Tokenizers divide strings into lists of substrings.  For example,
tokenizers can be used to find the words and punctuation in a string:

    >>> from nltk.tokenize import word_tokenize
    >>> s = '''Good muffins cost $3.88\nin New York.  Please buy me
    ... two of them.\n\nThanks.'''
    >>> word_tokenize(s) # doctest: +NORMALIZE_WHITESPACE
    ['Good', 'muffins', 'cost', '$', '3.88', 'in', 'New', 'York', '.',
    'Please', 'buy', 'me', 'two', 'of', 'them', '.', 'Thanks', '.']

This particular tokenizer requires the Punkt sentence tokenization
models to be installed. NLTK also provides a simpler,
regular-expression based tokenizer, which splits text on whitespace
and punctuation:

    >>> from nltk.tokenize import wordpunct_tokenize
    >>> wordpunct_tokenize(s) # doctest: +NORMALIZE_WHITESPACE
    ['Good', 'muffins', 'cost', '$', '3', '.', '88', 'in', 'New', 'York', '.',
    'Please', 'buy', 'me', 'two', 'of', 'them', '.', 'Thanks', '.']

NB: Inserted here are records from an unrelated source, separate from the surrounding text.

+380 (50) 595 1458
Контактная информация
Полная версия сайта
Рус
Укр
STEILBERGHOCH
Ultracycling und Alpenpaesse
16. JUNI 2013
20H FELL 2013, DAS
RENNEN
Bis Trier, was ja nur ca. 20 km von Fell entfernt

We can also operate at the level of sentences, using the sentence
tokenizer directly as follows:

    >>> from nltk.tokenize import sent_tokenize, word_tokenize
    >>> sent_tokenize(s)
    ['Good muffins cost $3.88\nin New York.', 'Please buy me\ntwo of them.', 'Thanks.']
    >>> [word_tokenize(t) for t in sent_tokenize(s)] # doctest: +NORMALIZE_WHITESPACE
    [['Good', 'muffins', 'cost', '$', '3.88', 'in', 'New', 'York', '.'],
    ['Please', 'buy', 'me', 'two', 'of', 'them', '.'], ['Thanks', '.']]

Caution: when tokenizing a Unicode string, make sure you are not
using an encoded version of the string (it may be necessary to
decode it first, e.g. with ``s.decode("utf8")``.

NLTK tokenizers can produce token-spans, represented as tuples of integers
having the same semantics as string slices, to support efficient comparison
of tokenizers.  (These methods are implemented as generators.)

    >>> from nltk.tokenize import WhitespaceTokenizer
    >>> list(WhitespaceTokenizer().span_tokenize(s)) # doctest: +NORMALIZE_WHITESPACE
    [(0, 4), (5, 12), (13, 17), (18, 23), (24, 26), (27, 30), (31, 36), (38, 44),
    (45, 48), (49, 51), (52, 55), (56, 58), (59, 64), (66, 73)]

There are numerous ways to tokenize text.  If you need more control over
tokenization, see the other methods provided in this package.

For further information, please see Chapter 3 of the NLTK book.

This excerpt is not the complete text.